Whether it is open to claim a frustration event successfully to avoid contractual obligations will be contract and context specific. The key tenets of the test are that an event (which in this context, could be certain mandatory restrictions put in place as a result of the outbreak/spread/occurrence of COVID-19 in a particular place) that is not due to the fault of either party, that occurs after the contract has been formed that makes future performance impossible, illegal or makes it so fundamentally different from that contemplated by the parties at the time of the contact.  If you are found in this position, where possible, it is worth taking steps to attempt to mitigate your loss.

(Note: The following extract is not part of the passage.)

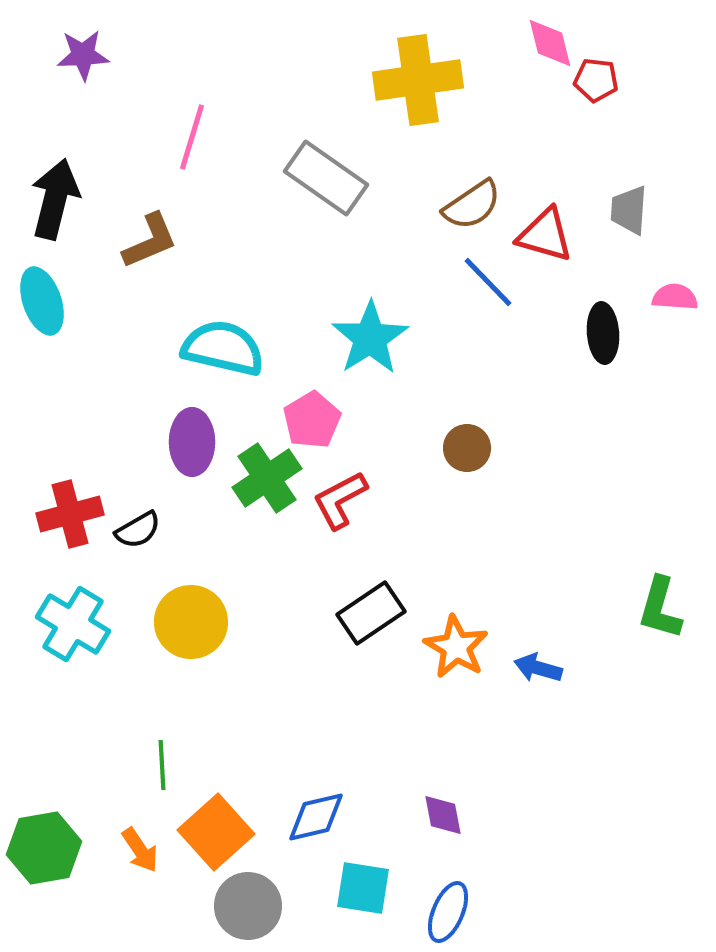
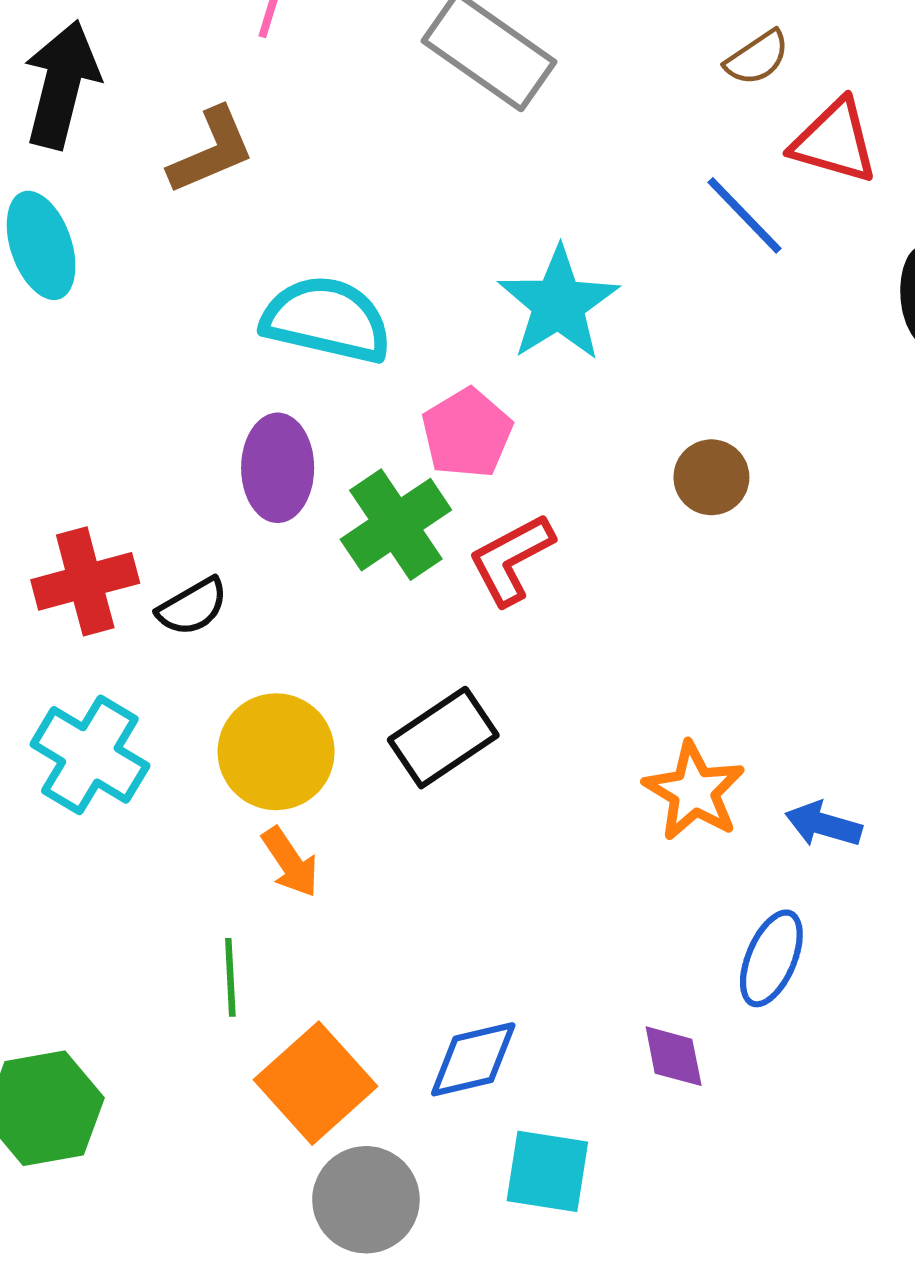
brown semicircle: (472, 205) -> (757, 58), moved, size x0.7
black rectangle: (371, 613) -> (443, 738), moved
orange arrow: (140, 850) -> (290, 862), moved
blue ellipse: (448, 912) -> (771, 958), moved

in the case of COVID-19 and its ever increasing impact, knowledge of information will be important: for contracts that involve the movement of goods, has the lockdown of certain European countries affected the import of goods, if so, how, what is the scope of the lockdown, how did it change over time and how did that timeline interact with the timing of the contractual obligations? At what point did the performance of the contractual obligations become illegal, impossible or, potentially less likely in the case of COVID-19, radically different from what was contemplated)? Is the timing of performance if the contractual obligations crucial, mandatory under the terms of the contract, or flexible?

If a party can prove that a frustration event has occurred, the contract is automatically discharged and that brings an end to the parties’ obligations. There is no option for a party to elect to continue the contract. If one party has paid money to another under a contract before the occurrence of the frustrating event (for example, money paid as an advance in consideration for the future supply of goods or services), it may be possible to recover monies paid (or at least a portion of monies paid) under the contract under the Law Reform (Frustrated Contracts) Act 1943 and possibly by more creative arguments relying on the law of unjust enrichment that has substantially developed since the 1943 Act. Section 1 of the Act sets out the rights and liabilities of parties to frustrated contracts and section 1(1) says that it applies to contracts that have “become impossible of performance or been otherwise frustrated” and where “the parties thereto have for that reason been discharged from the further performance of the contract”. It is important to note that this Act only applies to contracts that are governed by English law. Another very important point is that, because the effect of the doctrine of frustration is blunt (in that it discharges all future performance obligations), for larger and more complex contracts – particularly those that are longer term and “relational” in nature – it may have the effect of cutting across potentially very important rights and obligations dealing with the parties’ mutual disengagement.

Practically, it is clear that the spread of COVID-19 will have an impact on thousands of contracts worldwide.  It is important to be aware of your contractual rights, obligations, act quickly, and be careful in correspondence with your counterparty.